[[ Task input, beginning ]]

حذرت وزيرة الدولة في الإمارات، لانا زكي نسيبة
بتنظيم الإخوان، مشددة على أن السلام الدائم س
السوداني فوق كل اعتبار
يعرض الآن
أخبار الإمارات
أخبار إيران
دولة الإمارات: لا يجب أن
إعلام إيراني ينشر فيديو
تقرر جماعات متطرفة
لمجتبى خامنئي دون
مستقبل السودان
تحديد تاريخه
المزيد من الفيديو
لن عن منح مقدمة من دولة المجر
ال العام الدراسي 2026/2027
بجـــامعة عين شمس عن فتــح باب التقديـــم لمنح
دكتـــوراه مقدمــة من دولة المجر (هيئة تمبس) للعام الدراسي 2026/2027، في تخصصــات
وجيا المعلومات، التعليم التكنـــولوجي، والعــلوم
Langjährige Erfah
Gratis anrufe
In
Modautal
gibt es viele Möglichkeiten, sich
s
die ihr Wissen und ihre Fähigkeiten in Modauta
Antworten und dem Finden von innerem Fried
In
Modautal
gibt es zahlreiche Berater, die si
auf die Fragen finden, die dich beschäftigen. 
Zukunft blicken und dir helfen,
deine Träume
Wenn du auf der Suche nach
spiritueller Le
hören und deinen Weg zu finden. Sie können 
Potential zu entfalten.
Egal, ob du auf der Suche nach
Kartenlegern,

[[ Task input, end ]]
[[ Task input, beginning ]]

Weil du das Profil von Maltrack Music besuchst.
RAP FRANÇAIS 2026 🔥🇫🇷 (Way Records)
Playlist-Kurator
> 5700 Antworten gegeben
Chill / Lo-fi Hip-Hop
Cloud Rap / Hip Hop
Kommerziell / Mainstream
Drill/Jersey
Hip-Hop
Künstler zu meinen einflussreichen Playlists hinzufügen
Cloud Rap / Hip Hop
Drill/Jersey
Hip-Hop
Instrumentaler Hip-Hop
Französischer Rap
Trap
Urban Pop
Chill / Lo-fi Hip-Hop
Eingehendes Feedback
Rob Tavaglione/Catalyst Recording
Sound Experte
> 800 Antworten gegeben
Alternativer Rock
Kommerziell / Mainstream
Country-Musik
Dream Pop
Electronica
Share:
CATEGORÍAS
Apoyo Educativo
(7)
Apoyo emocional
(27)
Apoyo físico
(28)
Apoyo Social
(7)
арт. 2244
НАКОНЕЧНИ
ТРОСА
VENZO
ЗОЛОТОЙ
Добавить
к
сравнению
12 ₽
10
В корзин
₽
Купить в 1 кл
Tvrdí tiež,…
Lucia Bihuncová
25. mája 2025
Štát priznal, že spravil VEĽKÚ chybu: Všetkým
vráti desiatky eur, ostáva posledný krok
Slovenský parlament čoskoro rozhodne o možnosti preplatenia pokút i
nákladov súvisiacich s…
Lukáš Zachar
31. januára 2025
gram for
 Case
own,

[[ Task input, end ]]

▶ _Required work_: Out of the data above, give again only the lines starting at the one holding "حذرت وزيرة الدولة في الإمارات، لانا زكي نسيبة" and ending at the one holding "spiritueller Le", unchanged.

▶ _Exercise answer_:
حذرت وزيرة الدولة في الإمارات، لانا زكي نسيبة
بتنظيم الإخوان، مشددة على أن السلام الدائم س
السوداني فوق كل اعتبار
يعرض الآن
أخبار الإمارات
أخبار إيران
دولة الإمارات: لا يجب أن
إعلام إيراني ينشر فيديو
تقرر جماعات متطرفة
لمجتبى خامنئي دون
مستقبل السودان
تحديد تاريخه
المزيد من الفيديو
لن عن منح مقدمة من دولة المجر
ال العام الدراسي 2026/2027
بجـــامعة عين شمس عن فتــح باب التقديـــم لمنح
دكتـــوراه مقدمــة من دولة المجر (هيئة تمبس) للعام الدراسي 2026/2027، في تخصصــات
وجيا المعلومات، التعليم التكنـــولوجي، والعــلوم
Langjährige Erfah
Gratis anrufe
In
Modautal
gibt es viele Möglichkeiten, sich
s
die ihr Wissen und ihre Fähigkeiten in Modauta
Antworten und dem Finden von innerem Fried
In
Modautal
gibt es zahlreiche Berater, die si
auf die Fragen finden, die dich beschäftigen. 
Zukunft blicken und dir helfen,
deine Träume
Wenn du auf der Suche nach
spiritueller Le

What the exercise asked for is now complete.